Epiphany Bizimana, Alphonse’s mother, was hiding underneath her bed when Hutu men searched through her house. Alphonse and his four-year-old brother Gill Murayire waited outside of their house as they watched the men go in and search for their mother. As they searched through the house and speared underneath the beds, Epiphany lifted herself up off the ground onto the frame of the bed to keep from being killed.
The Hutu men did not find Epiphany, and the three of them ran to hide at another house. The next day, however, the Hutus found where they were hiding and killed the people who gave them shelter.
“It was after that when my mother knew she was probably not going to survive. She told my brother and me to try and cross the border into the Congo. We had to leave, so we just started wandering. We could not hide anywhere, and the only people around us were Hutu militia. When we finally almost reached the border, the Hutu men called out to us and tried to stop us from going into the Congo. We started running, and we ran towards these 10 ladies who told the Hutu men that we were their sons. We traveled with them past the border and into the Congo.
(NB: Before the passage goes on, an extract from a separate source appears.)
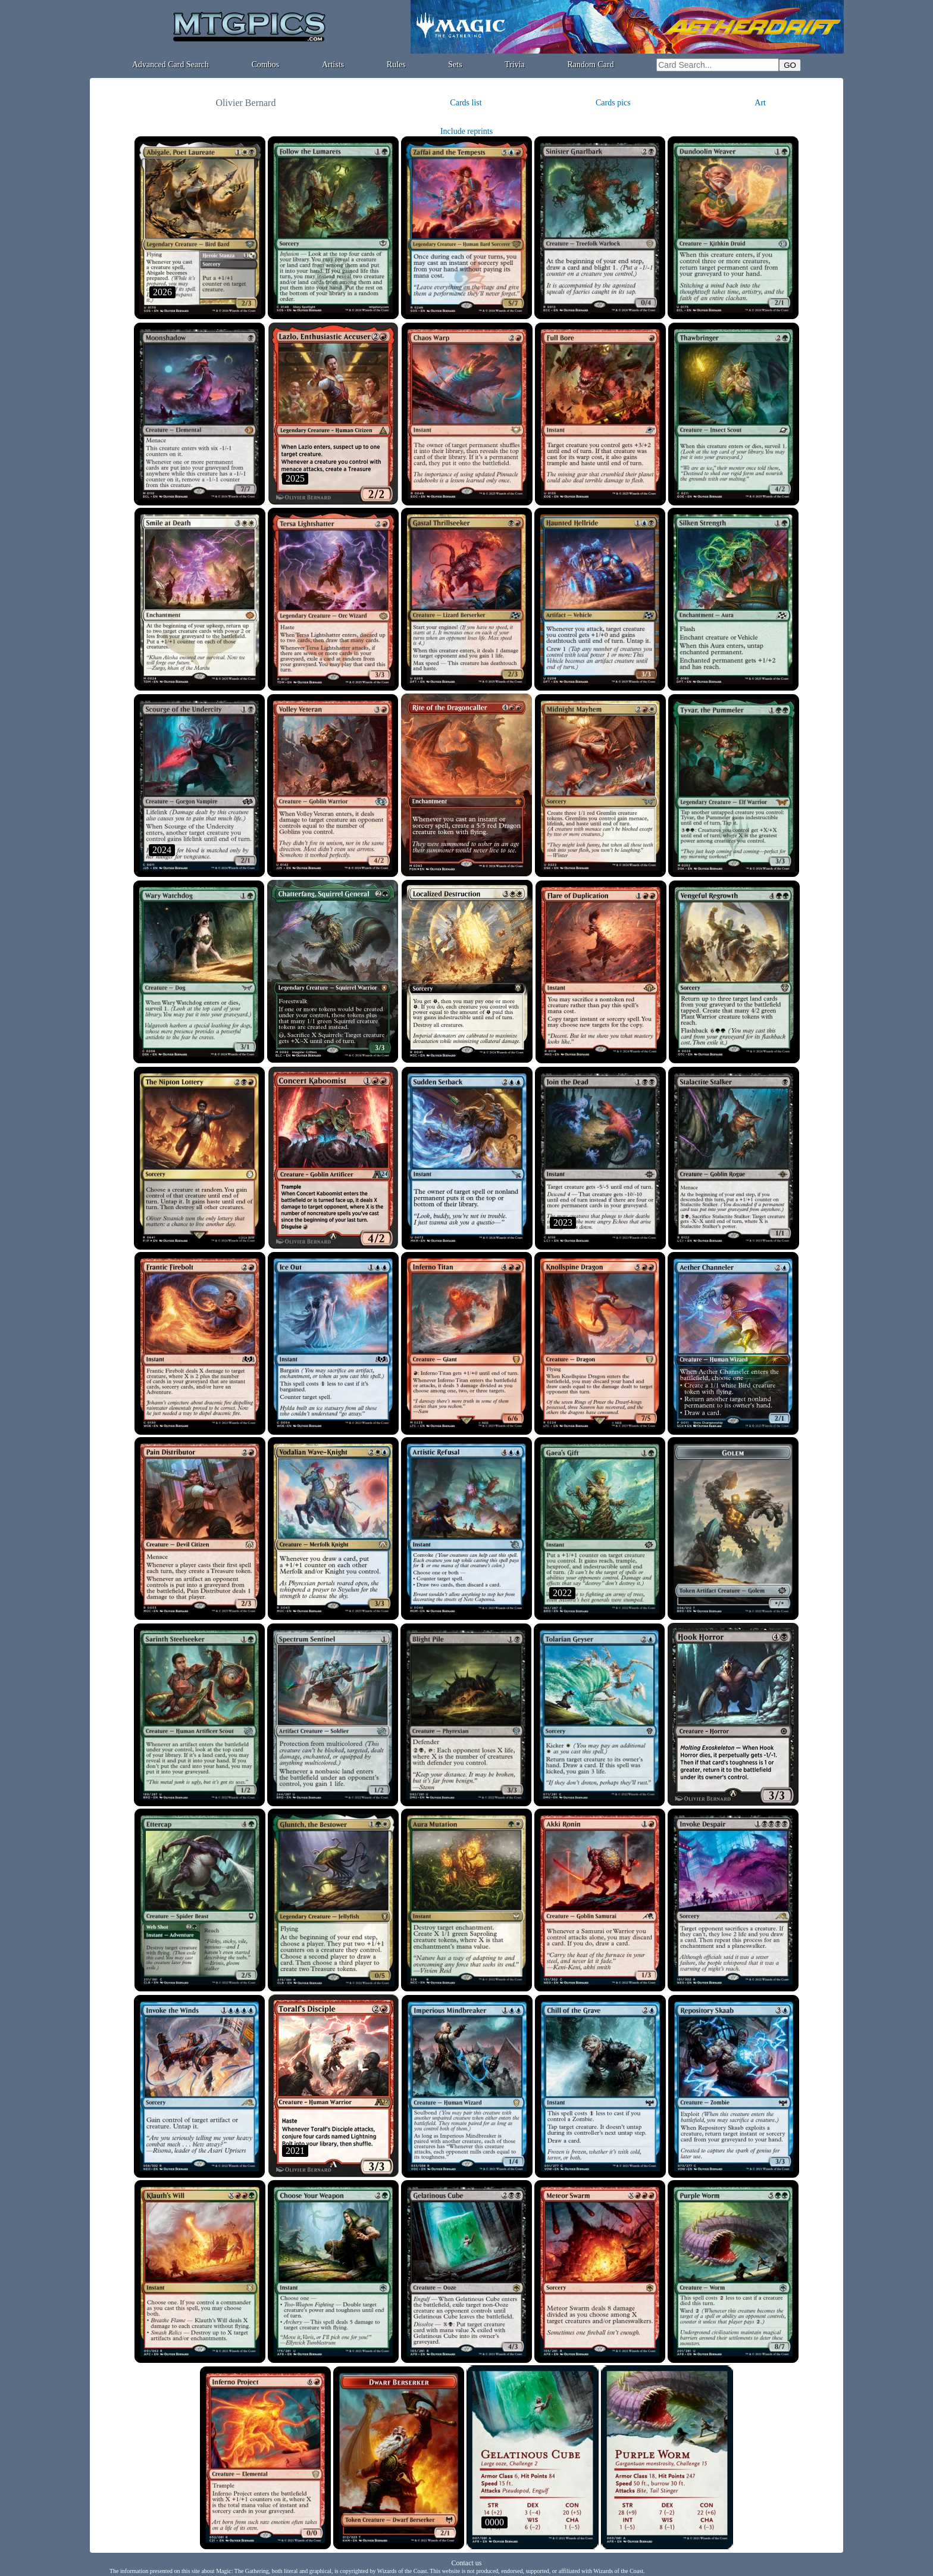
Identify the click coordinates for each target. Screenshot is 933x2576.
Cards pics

They saved us from being killed,” Bizimana said.
Later, after Epiphany had been hiding for a month and a half, she found a way for herself to make it to the Congo by dressing as a Muslim woman and crossing the border. Although Bizimana got to see his mother after she crossed the border, she died later of sickness and starvation.
While Bizimana and his brother were in an orphanage in the Congo, they both were sponsored to be a part of the African Children’s Choir, which allowed both of them to tour the United States, Canada and the U.K. for two and a half years. It was during this tour that Alphonse found a family in Winona that sponsored him and his brother to attend Winona Cotter High School.
Now, Bizimana is able to attend Saint Mary’s University on the Laws of Life Scholarship. His brother is still attending Winona Cotter, with plans to join his older brother here at Saint Mary’s after he graduates.
For Bizimana, it is not difficult to discuss his past life. “Some kids back at the orphanage could not talk about it, but it is not a problem for me,” said Bizimana. “It’s actually easier to talk about it.”
After everything he has endured, Bizimana still maintains a positive outlook on life. He plans to earn degrees in public relations and marketing and is enjoying life at Saint Mary’s.